HELP! All of a sudden the font size of all the writing on Martial Talk is massive and I have no idea why or how to change it! I have to scroll down and down just to read one post! Until I get it fixed I'm not bothered to post cuz its too hard and I really dont like that! Can anyone help?


----------



## Bob Hubbard (Mar 2, 2003)

Using IE:

VIEW - TEXT SIZE - pick medium or small

:asian:


----------



## Master of Blades (Mar 2, 2003)

IE?


----------



## arnisador (Mar 2, 2003)

Internet Explorer--is that the browser you're using?


----------



## Michael Billings (Mar 2, 2003)

Browser = the program you use to look at the Internet.

IE = Microsoft's Internet Explorer (commonly marketed with cable modems, or AOL, etc.)

There are other Browsers.  For example in Mozilla or Netscape a temporary fix is in the "View" menu, drop down and pick "Decrease" font size.
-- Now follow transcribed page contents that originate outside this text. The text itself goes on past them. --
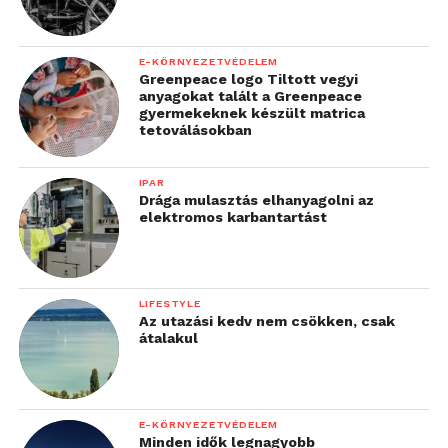
E-KÖRNYEZETVÉDELEM
Greenpeace logo Tiltott vegyi
anyagokat talált a Greenpeace
gyermekeknek készült matrica
tetoválásokban
IPAR
Drága mulasztás elhanyagolni az
elektromos karbantartást
LIFESTYLE
Az utazási kedv nem csökken, csak
átalakul
E-KÖRNYEZETVÉDELEM
Minden idők legnagyobb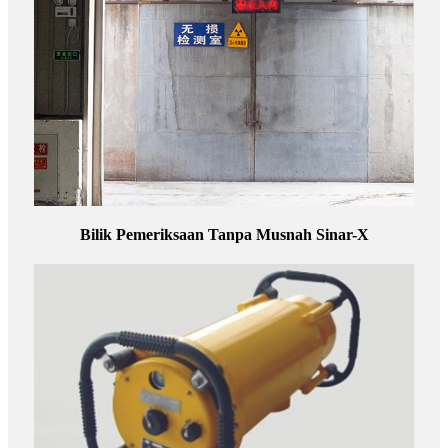
Bilik Pemeriksaan Tanpa Musnah Sinar-X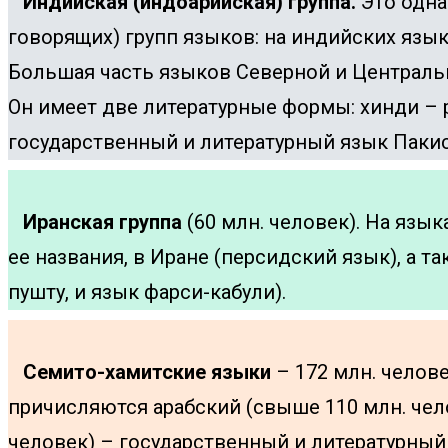
Индийская (индоарийская) группа.
Это одна
говорящих) групп языков: на индийских язык
Большая часть языков Северной и Централь
Он имеет две литературные формы: хинди – 
государственный и литературный язык Пакис
Иранская группа
(60 млн. человек). На язык
ее названия, в Иране (персидский язык), а т
пушту, и язык фарси-кабули).
Семито-хамитские языки
– 172 млн. челов
причисляются арабский (свыше 110 млн. чело
человек) – государственный и литературный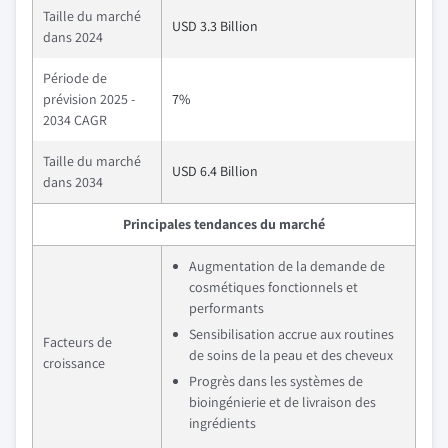
Taille du marché
USD 3.3 Billion
dans 2024
Période de
prévision 2025 -
7%
2034 CAGR
Taille du marché
USD 6.4 Billion
dans 2034
Principales tendances du marché
Augmentation de la demande de
cosmétiques fonctionnels et
performants
Sensibilisation accrue aux routines
Facteurs de
de soins de la peau et des cheveux
croissance
Progrès dans les systèmes de
bioingénierie et de livraison des
ingrédients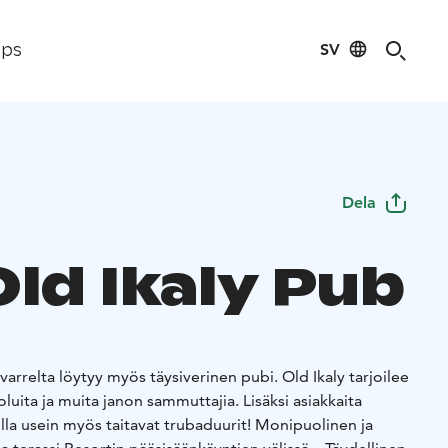
SV
ips
Dela
Old Ikaly Pub
rrelta löytyy myös täysiverinen pubi. Old Ikaly tarjoilee
luita ja muita janon sammuttajia. Lisäksi asiakkaita
killa usein myös taitavat trubaduurit! Monipuolinen ja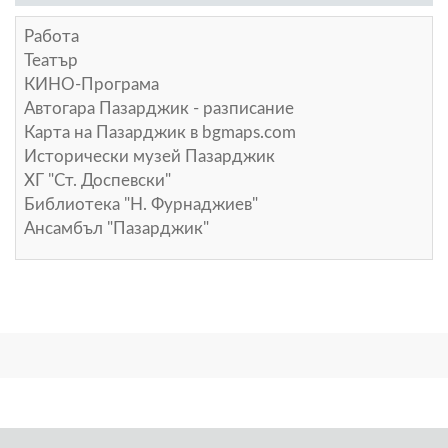
Работа
Театър
КИНО-Програма
Автогара Пазарджик - разписание
Карта на Пазарджик в
bgmaps.com
Исторически музей Пазарджик
ХГ "Ст. Доспевски"
Библиотека "Н. Фурнаджиев"
Ансамбъл "Пазарджик"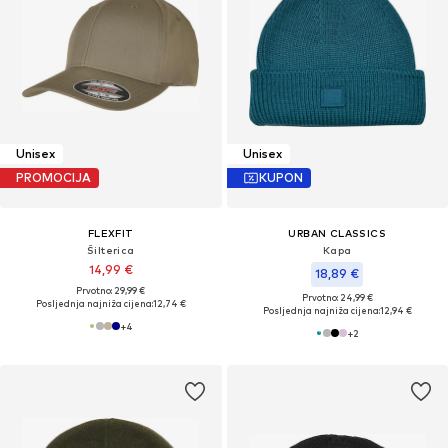
Unisex
Unisex
PROMOCIJA
KUPON
FLEXFIT
URBAN CLASSICS
Šilterica
Kapa
14,99 €
18,89 €
Prvotno: 29,99 €
Prvotno: 24,99 €
Posljednja najniža cijena:
12,74 €
Posljednja najniža cijena:
12,94 €
+
4
+
2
A more permanent fix is found under the drop down "Edit" menu in the top bar.  Select "Preferences" > select "Appearance"  > select Font; the smaller the number, the smaller the font.
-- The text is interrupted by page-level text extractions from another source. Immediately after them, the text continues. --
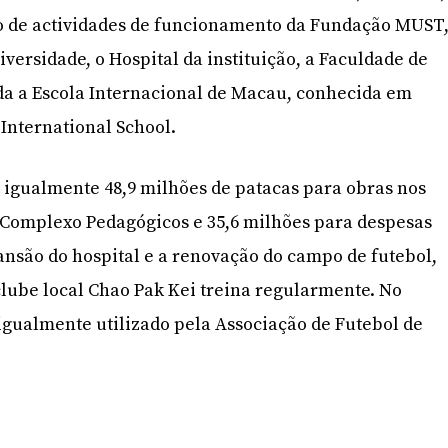
o de actividades de funcionamento da Fundação MUST
versidade, o Hospital da instituição, a Faculdade de
da a Escola Internacional de Macau, conhecida em
International School.
 igualmente 48,9 milhões de patacas para obras nos
 Complexo Pedagógicos e 35,6 milhões para despesas
nsão do hospital e a renovação do campo de futebol,
lube local Chao Pak Kei treina regularmente. No
igualmente utilizado pela Associação de Futebol de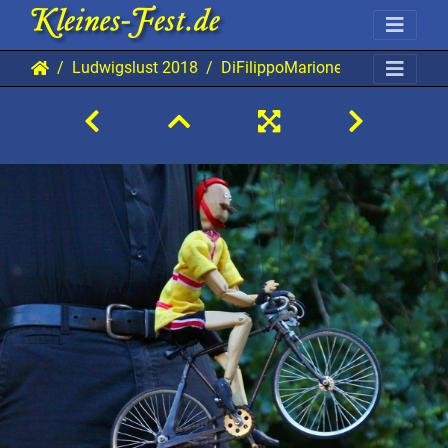
Ludwigslust 2018
DiFilippoMarionette 20180810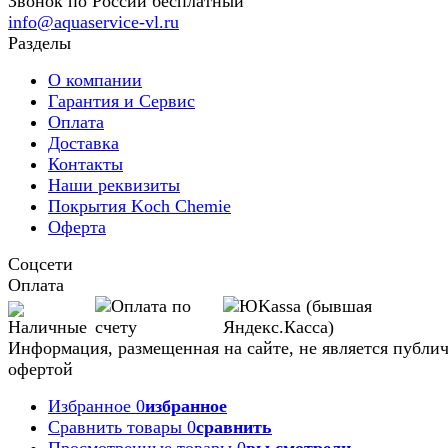
Звонок по России бесплатный
info@aquaservice-vl.ru
Разделы
О компании
Гарантия и Сервис
Оплата
Доставка
Контакты
Наши реквизиты
Покрытия Koch Chemie
Оферта
Соцсети
Оплата
Информация, размещенная на сайте, не является публи
офертой
Избранное
0
избранное
Сравнить товары
0
сравнить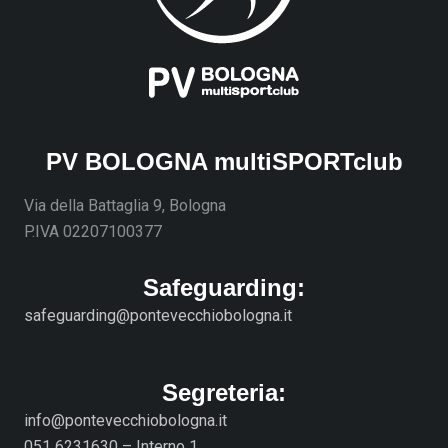
PV BOLOGNA multiSPORTclub
Via della Battaglia 9, Bologna
P.IVA 02207100377
Safeguarding:
safeguarding@pontevecchiobologna.it
Segreteria:
info@pontevecchiobologna.it
051 6231630 – Interno 1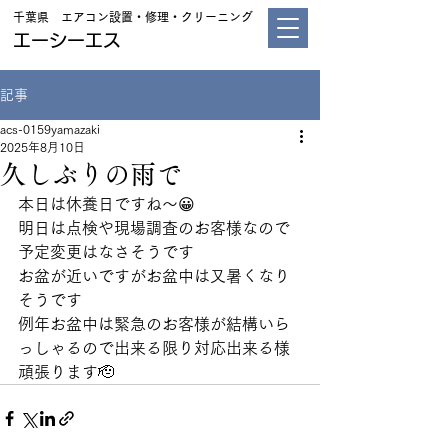
千葉県 エアコン設置・修理・クリーニング
エーシーエス
記事
acs-0159yamazaki
2025年8月10日
久しぶりの雨で
本日は休養日ですね～😀
明日は点検や現場調査のお客様なので
予定変更はなさそうです
お盆が近いですがお盆中は又暑くなり
そうです
例年お盆中は緊急のお客様が結構いら
っしゃるので出来る限り対応出来る様
頑張ります🫡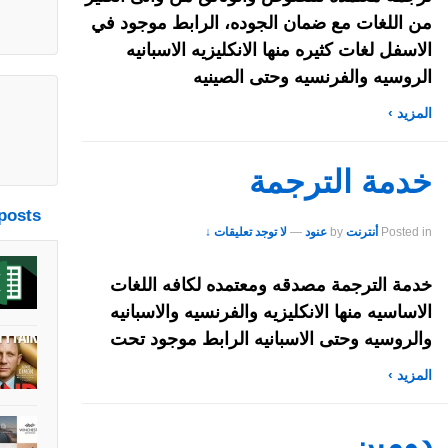
من اللغات مع ضمان الجوده، الرابط موجود في
الاسفل لغات كثيره منها الانكليزيه الاسبانيه
الروسيه والفرنسيه وحتى الصينيه
المزيد ›
خدمة الترجمة
posts
Posted in
أنترنت
by
عنود
—
لا توجد تعليقات ↓
خدمة الترجمة مصدقه ومعتمده لكافه اللغات
الاساسيه منها الانكليزيه والفرنسيه والاسبانيه
والروسيه وحتى الاسبانيه الرابط موجود تحت
المزيد ›
دومين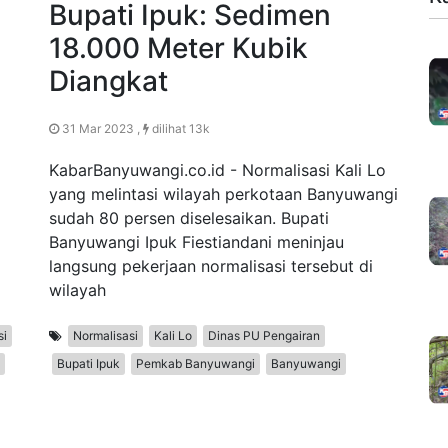
Bupati Ipuk: Sedimen
18.000 Meter Kubik
Diangkat
31 Mar 2023 ,
dilihat 13k
KabarBanyuwangi.co.id - Normalisasi Kali Lo
yang melintasi wilayah perkotaan Banyuwangi
sudah 80 persen diselesaikan. Bupati
Banyuwangi Ipuk Fiestiandani meninjau
langsung pekerjaan normalisasi tersebut di
wilayah
si
Normalisasi
Kali Lo
Dinas PU Pengairan
Bupati Ipuk
Pemkab Banyuwangi
Banyuwangi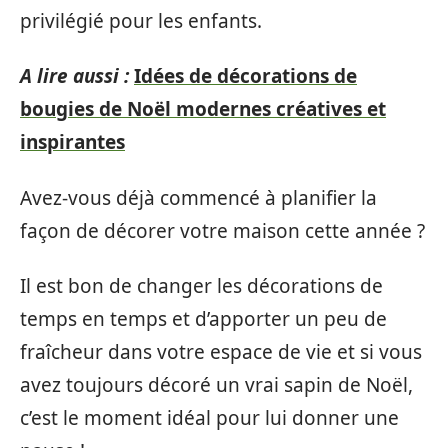
privilégié pour les enfants.
A lire aussi :
Idées de décorations de
bougies de Noël modernes créatives et
inspirantes
Avez-vous déjà commencé à planifier la
façon de décorer votre maison cette année ?
Il est bon de changer les décorations de
temps en temps et d’apporter un peu de
fraîcheur dans votre espace de vie et si vous
avez toujours décoré un vrai sapin de Noël,
c’est le moment idéal pour lui donner une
I would suspect something else happened though if this occurred spontaineously.  If everything else on your desktop appear normal, you can be pretty sure it is the browser only, see Kirk's or my "fixes", if other things appear weird or larger, ie. icons, toolbars, etc.  then you may have to change the properties in your "Display Properties" box.  Then go to "Settings".  Access this through your Control Panel, or a short cut is to right click anywhere on the desktop where there is not an open window and select "Properties."

Good luck, hopefully the decrease font will be enough.  If you are using Opera or another browser, ask your question in the "Computer Support" thread on this forum and re ask your question.

-Michael
Kenpo-Texas.com


----------



## Master of Blades (Mar 2, 2003)

Thanks for the help, got it back to normal thank god! :asian:


----------



## GPFontaine (May 8, 2003)

For those who have a scroll wheel on their mouse an alternative to using the menu system to change the font size is to use the following two shortcuts:

Mouse Wheel Up + Ctrl = Smaller Text
Mouse Wheel Down + Ctrl = Larger Text

This is an easy way to quickly view pages that have fonts that are either too large or small.  It is also the mistake that most people make to switch the default font size.


----------